- _Materials provided_
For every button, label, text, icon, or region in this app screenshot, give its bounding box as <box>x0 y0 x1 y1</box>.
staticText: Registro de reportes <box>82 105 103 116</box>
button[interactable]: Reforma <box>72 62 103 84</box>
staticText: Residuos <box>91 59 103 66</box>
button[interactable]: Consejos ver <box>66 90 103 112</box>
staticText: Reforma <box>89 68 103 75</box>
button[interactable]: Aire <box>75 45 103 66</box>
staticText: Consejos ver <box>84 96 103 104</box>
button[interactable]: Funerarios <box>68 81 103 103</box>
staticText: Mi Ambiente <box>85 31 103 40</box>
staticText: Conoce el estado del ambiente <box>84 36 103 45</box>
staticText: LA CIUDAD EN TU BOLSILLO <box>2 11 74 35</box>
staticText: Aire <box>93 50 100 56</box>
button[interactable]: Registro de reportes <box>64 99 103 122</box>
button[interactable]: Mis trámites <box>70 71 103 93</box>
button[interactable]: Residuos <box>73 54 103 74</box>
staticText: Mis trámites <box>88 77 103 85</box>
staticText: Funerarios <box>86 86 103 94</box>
* * *
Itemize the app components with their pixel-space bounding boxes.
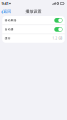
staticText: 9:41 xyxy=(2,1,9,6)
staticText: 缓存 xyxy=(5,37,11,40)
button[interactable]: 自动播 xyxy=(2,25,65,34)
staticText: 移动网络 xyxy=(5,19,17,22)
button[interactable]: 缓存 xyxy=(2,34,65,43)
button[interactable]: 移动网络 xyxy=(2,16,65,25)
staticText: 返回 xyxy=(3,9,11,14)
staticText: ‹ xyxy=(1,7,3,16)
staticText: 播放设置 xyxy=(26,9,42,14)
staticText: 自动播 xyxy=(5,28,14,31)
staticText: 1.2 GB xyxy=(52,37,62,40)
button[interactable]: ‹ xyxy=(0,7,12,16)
==
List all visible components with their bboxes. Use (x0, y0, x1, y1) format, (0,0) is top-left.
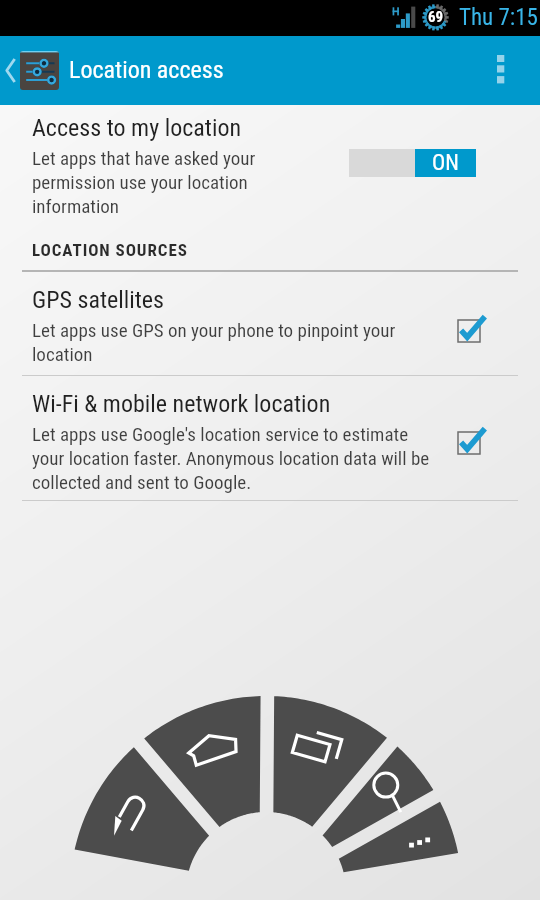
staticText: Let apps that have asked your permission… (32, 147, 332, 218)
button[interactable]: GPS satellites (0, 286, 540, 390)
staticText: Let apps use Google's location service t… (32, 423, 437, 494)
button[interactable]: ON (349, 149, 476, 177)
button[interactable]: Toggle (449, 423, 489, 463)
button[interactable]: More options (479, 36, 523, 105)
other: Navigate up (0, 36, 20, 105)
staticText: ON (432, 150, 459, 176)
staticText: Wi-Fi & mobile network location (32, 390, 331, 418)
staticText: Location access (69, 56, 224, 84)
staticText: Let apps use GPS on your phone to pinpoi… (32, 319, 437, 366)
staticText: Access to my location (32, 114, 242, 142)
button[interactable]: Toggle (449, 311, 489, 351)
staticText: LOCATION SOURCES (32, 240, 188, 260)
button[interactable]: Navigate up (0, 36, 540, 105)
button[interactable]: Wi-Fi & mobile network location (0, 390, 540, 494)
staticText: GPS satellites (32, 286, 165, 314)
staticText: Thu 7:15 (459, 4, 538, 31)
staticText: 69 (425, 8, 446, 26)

- _What is needed_
Above are some records. Copy each of their lines that holds the string "with".

- _Reply_
Itemize the app components with their pixel-space bounding boxes.
List all visible components with their bboxes. Use (x0, y0, x1, y1) format, (0,0) is top-left.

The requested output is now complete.